▸ WHAT TO DO
Starting at the line that contains "[Slide 4] (267, 861)", print every remaining line of the entries, unchanged, and output nothing more.

▸ DATA SECTION
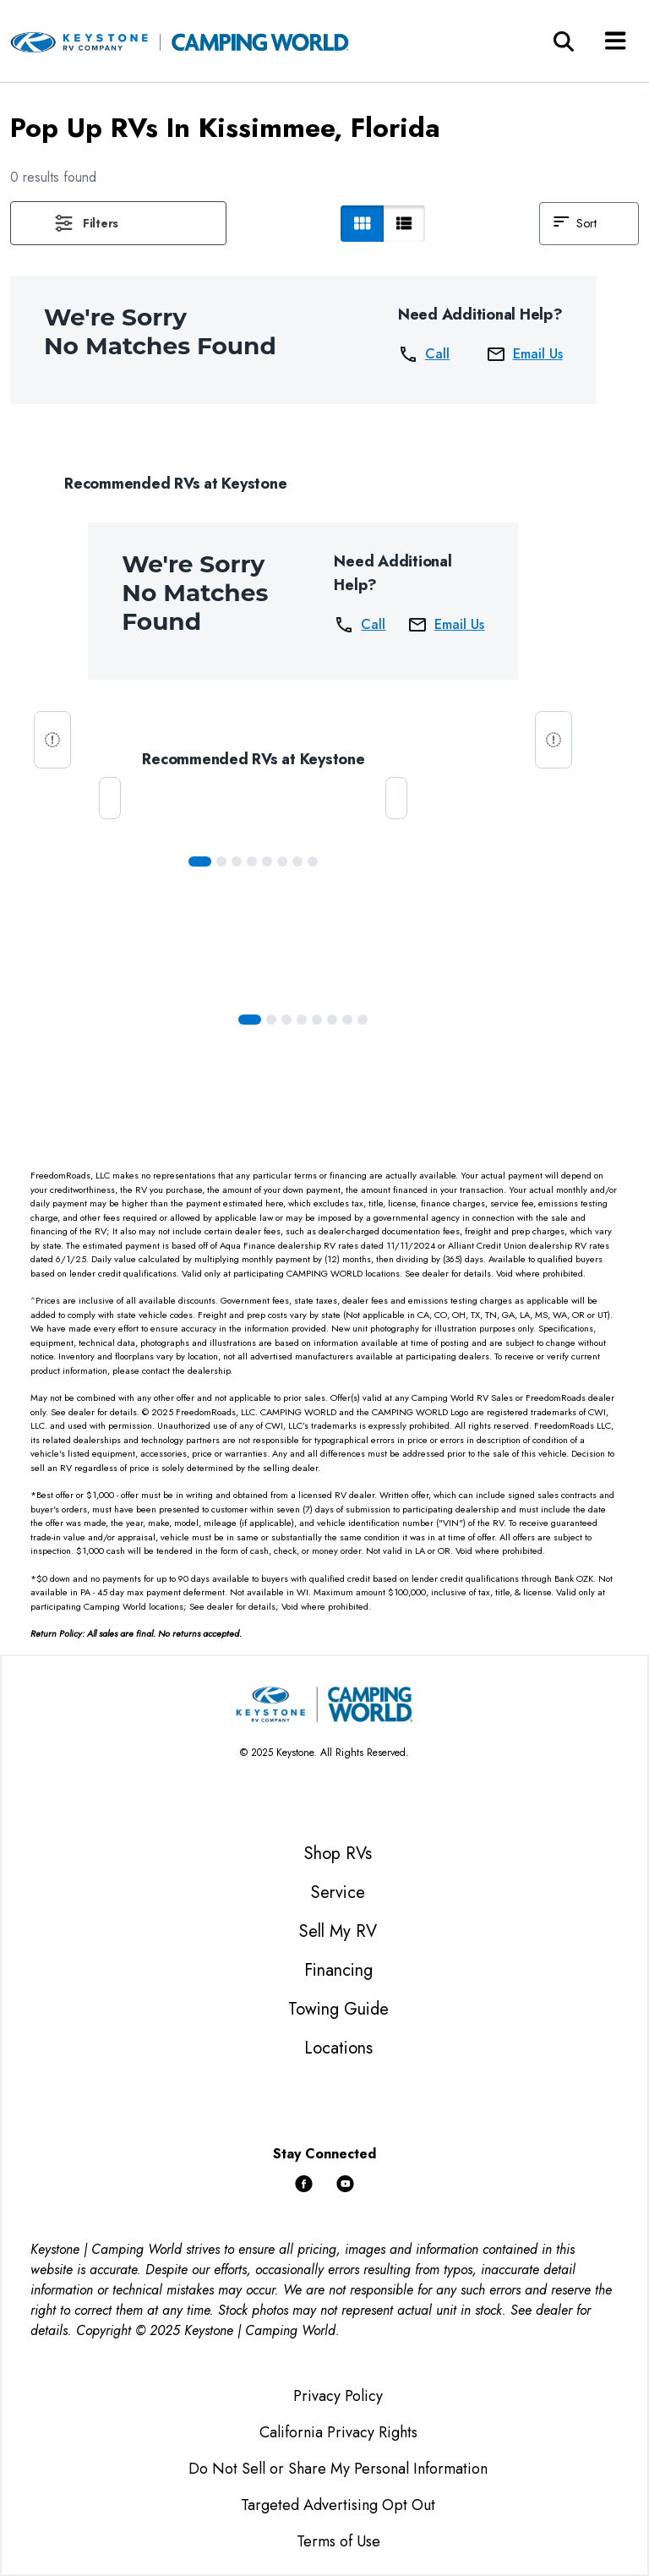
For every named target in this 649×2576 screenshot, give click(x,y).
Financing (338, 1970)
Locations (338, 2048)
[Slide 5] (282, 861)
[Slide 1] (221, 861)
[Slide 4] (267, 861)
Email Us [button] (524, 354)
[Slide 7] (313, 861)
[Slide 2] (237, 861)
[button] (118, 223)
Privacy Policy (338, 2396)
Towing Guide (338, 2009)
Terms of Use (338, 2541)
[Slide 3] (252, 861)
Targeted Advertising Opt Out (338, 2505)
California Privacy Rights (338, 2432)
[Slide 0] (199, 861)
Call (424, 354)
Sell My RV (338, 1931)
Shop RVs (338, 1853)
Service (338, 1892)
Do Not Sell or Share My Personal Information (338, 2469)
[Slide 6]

▸ ANSWER BOX
[Slide 4] (267, 861)
Email Us [button] (524, 354)
[Slide 7] (313, 861)
[Slide 2] (237, 861)
[button] (118, 223)
Privacy Policy (338, 2396)
Towing Guide (338, 2009)
Terms of Use (338, 2541)
[Slide 3] (252, 861)
Targeted Advertising Opt Out (338, 2505)
California Privacy Rights (338, 2432)
[Slide 0] (199, 861)
Call (424, 354)
Sell My RV (338, 1931)
Shop RVs (338, 1853)
Service (338, 1892)
Do Not Sell or Share My Personal Information (338, 2469)
[Slide 6]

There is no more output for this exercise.